独立開業するにはお金が要る。お店を構えるには資金を用意しないといけない。でも自己資金はほとんどない。だから資金を調達しないといけない。「自己資金がないけどどのくらい借りることができますか?」こんな質問もあったりする。そう思っているのなら要注意だ。

 

資金調達したおかげで立派なお店ができた。でもいざ開業するとお客さまがなかなか集まらない。借りたお金は毎月返済しないといけない。アルバイトの人件費の負担がのしかかる。家賃も払わないといけない。光熱費だってばかにならない。仕入れも先にお金を用立てないといけない。

 

とにかく出費ばかり。売上は一向におぼつかない。現金残高も残りわずか。ああもうお金がまわらない。やめるしかない。そして廃業に追い込まれる。手元に残ったのはマンション一軒分の巨額の借金だけ・・・

 

これは架空の話ではない。現実に起こっているリアルな事例だ。独立起業イコール資金調達と安易に考えている人はこんな結末になる。起業して1年目に半分近くの人が廃業する。その多くのケースがこれにあてはまるといっても過言ではない。

 

起業準備と手続きを取り違えているケース

よくある相談事例にこんなものがある。「これからどんなスケジュールで起業を進めていきたいのですか?」と質問する。すると「◯月中に会社設立をします。
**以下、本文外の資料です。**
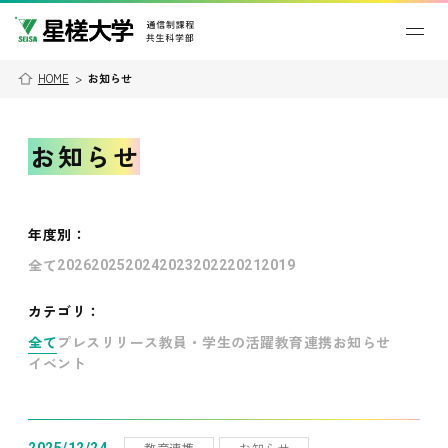
HOME
>
お知らせ
お知らせ
年度別
：
全て
2026
2025
2024
2023
2022
2021
2019
カテゴリ：
全て
プレスリリース
教員・学生の活躍
教育連携
お知らせ
イベント
教育連携
お知らせ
次に店舗開業の準備に入ります。物件をあたっていきます。同時に金融機関から借り入れをしていきます。その後◯月に開業します。それからスタッフの人材募集をしていきます・・・」こんな答えが返ってくる。起業するのに必要なことは何か?その答えが、物件確保、資金融資、会社設立、事業計画書を書くことなどと思っている人が驚くほどに多い。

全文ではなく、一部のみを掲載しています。